And thank you.
So, some things:
- Children, while from you, are not of you*.
- Many (most? (all?)) of them will take diametric opinions from you precisely because they are your opinions.
- Because of #2, merely “telling” them will not work. Can, in fact, lead to the opposite behavior.
- To counter #3, you have to live the life. And you have to make them participate.
Saying that the lack of experience is of no consequence because you can merely “tell” the kids the lesson ignores (or is oblivious to) the many complexities which arise in a parent-child relationship. They will fight your lessons because they can fight their lessons.
My daughter - smart, beautiful, popular, just would not comb her hair regardless of how much we begged, pleaded, insisted, demanded, paid for, yelled, etc. This went on for 2, 3 years, from about 7-9 years of age or so. I quit early, realizing this was a point with her and there wasn’t anything I was going to do (and, honestly, she looked kind of cute in her hippy-curly long hair), but her mom… her mom just fought with her like Betty Draper fighting with Sally about posture.
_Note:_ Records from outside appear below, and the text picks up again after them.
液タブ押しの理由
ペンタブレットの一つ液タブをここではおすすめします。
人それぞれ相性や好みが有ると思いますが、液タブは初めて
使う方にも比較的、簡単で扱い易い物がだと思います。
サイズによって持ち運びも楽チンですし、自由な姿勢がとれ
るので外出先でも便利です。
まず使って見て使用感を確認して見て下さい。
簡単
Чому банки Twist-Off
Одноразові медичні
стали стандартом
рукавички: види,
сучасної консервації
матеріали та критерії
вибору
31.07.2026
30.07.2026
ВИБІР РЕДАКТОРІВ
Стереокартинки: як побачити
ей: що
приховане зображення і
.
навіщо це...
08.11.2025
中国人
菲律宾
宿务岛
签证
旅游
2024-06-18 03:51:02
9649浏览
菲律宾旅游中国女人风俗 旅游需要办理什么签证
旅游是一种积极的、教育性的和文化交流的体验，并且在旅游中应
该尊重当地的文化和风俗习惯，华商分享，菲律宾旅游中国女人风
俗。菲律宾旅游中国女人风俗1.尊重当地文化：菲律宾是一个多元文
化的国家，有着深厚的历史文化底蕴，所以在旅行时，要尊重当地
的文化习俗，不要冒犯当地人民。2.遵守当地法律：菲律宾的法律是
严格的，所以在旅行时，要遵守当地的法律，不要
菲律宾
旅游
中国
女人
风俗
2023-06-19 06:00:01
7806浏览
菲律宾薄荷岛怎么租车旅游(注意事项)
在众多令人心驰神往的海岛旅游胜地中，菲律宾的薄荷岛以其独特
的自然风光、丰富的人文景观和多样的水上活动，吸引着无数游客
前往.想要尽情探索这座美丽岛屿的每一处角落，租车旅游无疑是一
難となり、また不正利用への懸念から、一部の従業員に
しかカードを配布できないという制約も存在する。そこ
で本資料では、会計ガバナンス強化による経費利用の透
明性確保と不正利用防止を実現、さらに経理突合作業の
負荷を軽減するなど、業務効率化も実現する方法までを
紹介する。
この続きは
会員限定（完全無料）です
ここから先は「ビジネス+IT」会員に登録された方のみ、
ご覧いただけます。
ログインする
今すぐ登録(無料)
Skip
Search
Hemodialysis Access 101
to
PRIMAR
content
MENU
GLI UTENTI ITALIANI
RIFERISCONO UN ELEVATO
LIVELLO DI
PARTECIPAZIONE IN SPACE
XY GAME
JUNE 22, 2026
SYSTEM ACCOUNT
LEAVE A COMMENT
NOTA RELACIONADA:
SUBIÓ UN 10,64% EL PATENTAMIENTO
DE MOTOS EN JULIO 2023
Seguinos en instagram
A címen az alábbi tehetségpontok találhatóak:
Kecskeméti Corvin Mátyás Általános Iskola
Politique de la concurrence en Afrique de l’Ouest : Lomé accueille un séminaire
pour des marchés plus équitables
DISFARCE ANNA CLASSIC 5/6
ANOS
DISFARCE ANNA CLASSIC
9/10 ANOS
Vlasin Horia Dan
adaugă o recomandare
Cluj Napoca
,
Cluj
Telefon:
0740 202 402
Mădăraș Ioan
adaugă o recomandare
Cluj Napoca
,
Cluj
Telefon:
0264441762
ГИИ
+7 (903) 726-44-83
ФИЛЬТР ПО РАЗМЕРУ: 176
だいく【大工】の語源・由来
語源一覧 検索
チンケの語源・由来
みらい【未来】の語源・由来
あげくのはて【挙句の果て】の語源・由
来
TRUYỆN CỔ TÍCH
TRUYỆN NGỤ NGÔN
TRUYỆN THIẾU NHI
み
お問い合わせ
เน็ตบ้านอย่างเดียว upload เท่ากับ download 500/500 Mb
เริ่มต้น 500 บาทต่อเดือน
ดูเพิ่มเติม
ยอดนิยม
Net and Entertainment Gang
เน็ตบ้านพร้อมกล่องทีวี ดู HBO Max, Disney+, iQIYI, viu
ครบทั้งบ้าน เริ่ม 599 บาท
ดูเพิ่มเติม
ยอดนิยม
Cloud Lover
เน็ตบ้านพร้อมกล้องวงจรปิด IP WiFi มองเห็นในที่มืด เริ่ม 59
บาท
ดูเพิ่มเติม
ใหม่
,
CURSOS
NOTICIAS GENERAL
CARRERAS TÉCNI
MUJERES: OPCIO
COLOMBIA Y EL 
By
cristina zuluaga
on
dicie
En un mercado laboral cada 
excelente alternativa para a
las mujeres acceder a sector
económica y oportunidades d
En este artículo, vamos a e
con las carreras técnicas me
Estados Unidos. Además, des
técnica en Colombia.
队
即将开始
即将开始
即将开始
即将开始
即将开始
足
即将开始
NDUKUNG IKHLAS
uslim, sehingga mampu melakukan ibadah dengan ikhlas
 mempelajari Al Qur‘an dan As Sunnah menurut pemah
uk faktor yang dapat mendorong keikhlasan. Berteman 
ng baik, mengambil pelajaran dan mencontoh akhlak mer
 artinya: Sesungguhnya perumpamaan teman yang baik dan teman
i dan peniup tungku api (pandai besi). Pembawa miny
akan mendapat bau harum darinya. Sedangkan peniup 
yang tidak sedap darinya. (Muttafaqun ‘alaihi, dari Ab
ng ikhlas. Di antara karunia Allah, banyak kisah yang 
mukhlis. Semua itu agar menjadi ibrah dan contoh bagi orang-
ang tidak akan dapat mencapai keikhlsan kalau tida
And I told Laura to stop it, saying “Here’s what’s going to happen - she’s going to be at school and some kid will say something so cutting, or the wrong kid will laugh about her hair. And Sophia will come home, head straight to the bathroom, and spend the rest of the night working on her hair, and this will never be an issue again.”
And it literally went down just like that: We picked her up from school, she’s all quiet and moody, goes straight into the bathroom and comes out later with her hair all brushed out (bye-bye Sophia’s “Stevie Nicks” phase
), mutters “don’t ask”.
So experience matters. Merely telling your children can be counter-productive as they may reject the lesson solely because it came from you. And you would only know this though, you know, experience**.
*Yes, adoptions, marrying into children, etc. I didn’t want to destroy the line, dammit!
** Or an amazing memory and a capacity for self-reflection 97% of people don’t bother to use (on themselves, at least.)